We are given a $3 \times 3$ real matrix $A$, and we know it has three eigenvalues. One eigenvalue is $\lambda_1=-1$ with corresponding eigenvector $v_1=\left[\begin{matrix}
0 \\
1 \\
0 \\
\end{matrix}\right]$ and another eigenvalue $\lambda_2=1+i$ and corresponding eigenvector $v_2=\left[\begin{matrix}
1 \\
2 \\
i \\
\end{matrix}\right]$. Given this, how can we find the third eigenvalue/eigenvector pair $(\lambda_3, v_3)$? The point is ultimately to be able to find the general solution to the linear DE system $x'=Ax$.

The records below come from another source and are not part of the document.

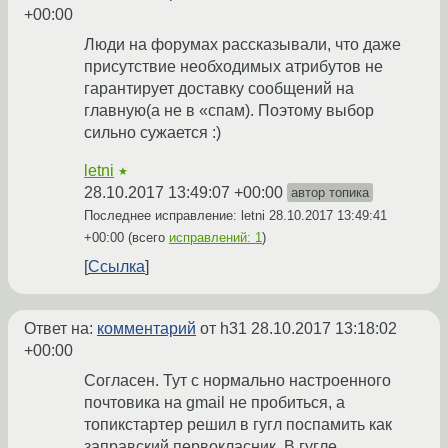
+00:00
Люди на форумах рассказывали, что даже
присутствие необходимых атрибутов не
гарантирует доставку сообщений на
главную(а не в «спам). Поэтому выбор
сильно сужается :)
letni
★
28.10.2017 13:49:07 +00:00
автор топика
Последнее исправление: letni
28.10.2017 13:49:41
+00:00
(всего
исправлений: 1
)
Ссылка
Ответ на:
комментарий
от h31
28.10.2017 13:18:02
+00:00
Согласен. Тут с нормально настроенного
почтовика на gmail не пробиться, а
топикстартер решил в гугл поспамить как
заправский первокласник. В гугле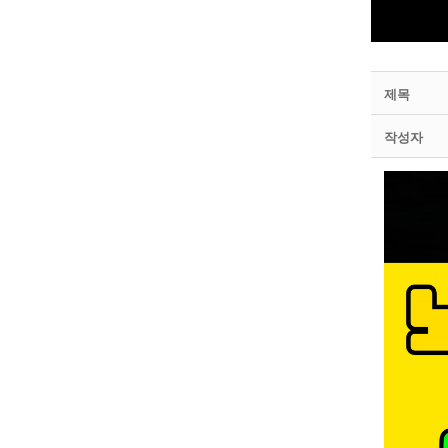
제목
작성자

The context is that this problem came up in a qualifying exam. My linear algebra is incredibly rusty so I imagine there's just some eigenvalue/eigenvector related trick I'm not seeing. Now, considering the characteristic polynomial, it should be clear that the third eigenvalue is $\lambda_3 = 1-i$. What's not clear to me is determining the corresponding eigenvector. Clearly, it must be linearly independent from the other two, but how can we use the given eigenvectors to deduce the third one?
Best Answer
Hint:
The characteristic polynomial $\chi_A$ has real coefficients, hence its nonreal roots are pairwise conjugate, so $1-i$ is the third eigenvalue. Furthermore, if $v_2$ is an eigenvector associated to the eigenvalue $1+i$, $\bar v_2$ is an eigenvector associated to the conjugate eigenvalue $1-i$.